An Extensible Quantum Network Simulator Built on ns-3: Q2NS Design and Evaluation

TL;DR

Q2NS is a modular and extensible quantum network simulator, built on top of ns-3, designed to seamlessly integrate quantum-network primitives with ns-3's established classical protocol stack, and offers a flexible, open, and scalable simulation platform for advancing Quantum Internet research.

Abstract

As quantum networking hardware remains costly and not yet widely accessible, simulation tools are essential for the design and evaluation of quantum network architectures and protocols. However, designing a scalable and computationally efficient quantum network simulator is intrinsically challenging: i) quantum dynamics must be emulated on classical computing platforms while capturing the stateful and non-local nature of entanglement, a quantum resource without any classical networking analog; ii) quantum networking is inherently hybrid, as protocol execution also fundamentally depends on classical signaling.
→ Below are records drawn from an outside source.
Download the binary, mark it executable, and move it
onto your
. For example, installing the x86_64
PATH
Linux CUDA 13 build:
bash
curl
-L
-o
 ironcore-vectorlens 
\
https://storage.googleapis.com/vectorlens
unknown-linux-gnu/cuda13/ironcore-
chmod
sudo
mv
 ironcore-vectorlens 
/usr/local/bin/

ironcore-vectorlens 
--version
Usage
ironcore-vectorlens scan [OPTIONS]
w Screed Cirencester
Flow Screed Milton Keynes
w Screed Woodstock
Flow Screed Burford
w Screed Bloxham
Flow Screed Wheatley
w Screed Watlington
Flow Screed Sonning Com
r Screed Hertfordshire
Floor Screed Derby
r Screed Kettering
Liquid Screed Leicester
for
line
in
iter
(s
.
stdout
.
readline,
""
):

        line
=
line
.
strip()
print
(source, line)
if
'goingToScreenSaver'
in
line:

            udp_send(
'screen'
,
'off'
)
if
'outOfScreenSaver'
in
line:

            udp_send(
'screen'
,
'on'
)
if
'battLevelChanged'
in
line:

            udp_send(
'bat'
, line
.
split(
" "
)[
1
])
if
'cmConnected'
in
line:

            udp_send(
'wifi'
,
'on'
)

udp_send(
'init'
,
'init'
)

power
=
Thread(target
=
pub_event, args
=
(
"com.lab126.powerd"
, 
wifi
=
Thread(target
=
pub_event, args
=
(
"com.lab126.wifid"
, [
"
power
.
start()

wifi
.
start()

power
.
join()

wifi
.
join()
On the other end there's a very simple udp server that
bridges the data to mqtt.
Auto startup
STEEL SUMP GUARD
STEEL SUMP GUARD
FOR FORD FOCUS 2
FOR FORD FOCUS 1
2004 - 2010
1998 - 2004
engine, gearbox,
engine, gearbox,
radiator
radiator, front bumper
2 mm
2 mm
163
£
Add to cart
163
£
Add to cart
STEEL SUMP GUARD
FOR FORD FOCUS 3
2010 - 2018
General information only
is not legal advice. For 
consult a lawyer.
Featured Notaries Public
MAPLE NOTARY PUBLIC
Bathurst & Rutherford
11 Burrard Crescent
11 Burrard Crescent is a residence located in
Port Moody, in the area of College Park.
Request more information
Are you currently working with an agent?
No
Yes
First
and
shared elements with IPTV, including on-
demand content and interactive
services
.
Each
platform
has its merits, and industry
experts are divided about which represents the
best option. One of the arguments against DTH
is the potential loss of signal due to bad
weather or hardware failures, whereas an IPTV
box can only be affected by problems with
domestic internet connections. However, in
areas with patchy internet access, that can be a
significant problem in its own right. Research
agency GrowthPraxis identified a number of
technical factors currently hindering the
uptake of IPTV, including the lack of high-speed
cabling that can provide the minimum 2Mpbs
This makes a tight and faithful co-simulation of quantum operations and classical message exchanges a core requirement. In this light, we present Q2NS, a modular and extensible quantum network simulator, built on top of ns-3, designed to seamlessly integrate quantum-network primitives with ns-3's established classical protocol stack. Q2NS adopts a modular architecture that decouples protocol control logic from node- and channel-level operations, enabling rapid prototyping and adaptation across heterogeneous and evolving Quantum Internet scenarios. Q2NS natively supports multiple quantum state representations through a unified interface, allowing interchangeable state-vector, density-matrix, and stabilizer backends. We validate Q2NS through realistic use-case studies and comprehensive benchmarks, demonstrating superior computational efficiency over representative state-of-the-art alternatives, while preserving modeling flexibility. Finally, we provide a dedicated visualization tool that jointly captures physical and entanglement-enabled connectivity and supports entangled-state manipulations, facilitating an intuitive interpretation of entanglement dynamics and protocol behavior. Q2NS offers a flexible, open, and scalable simulation platform for advancing Quantum Internet research.

Figures (9)

• Figure 1: Graphical representation of the Q2NS simulation environment, illustrating the main entities (NetController, QNodes, QChannels) and their components. The diagram highlights the simulator's modular architecture, the separation of concerns and the interactions between modules and their hierarchies within the simulation framework.
• Figure 2: Visualization Flow: Q2NSViz$\rightarrow$ Trace File $\rightarrow$ Viewer. The generated logs correspond to an "at-the-source" entanglement generation scheme, where Alice creates an entangled pair and transmits one half to Bob.
• Figure 3: Simulation time (a) and memory (b) scaling of cluster state preparation and evaluation for qns-3 versus Q2NS (ket, density matrix, and stabilizer backends). Insets show the full range of the stabilizer backend and its best fit models, which extends beyond the axis limits that were chosen to clearly depict the other backends. Axes are logarithmic. Error bars represent $\pm 1$ standard deviation.
• Figure 4: Comparison of qns-3 and Q2NS for entanglement swapping chains as the number of network nodes increases, demonstrating Q2NS's higher performance. Axes are logarithmic. Error bars denote $\pm 1$ standard deviation. Note that qns-3 CFA-GR has a maximum size of $N = 128$ owing to the 1-hour time cutoff for single run data collection. For this reason the ratio plots on the bottom only extend to $N = 128$.
• Figure 5: Comparison of both versions of qns-3 CFA and Q2NS for an entanglement swapping chain with increasing number of network nodes, broken down by mean configuration and simulation time. The x axes are logarithmic. Note that in (b), qns-3 CFA-GR data is not shown as it is orders of magnitude larger, making it impossible to plot on a linear scale with the rest of the data. qns-3 CFA-GR also has a maximum size of $N = 128$ owing to the 1-hour time cutoff for single run data collection.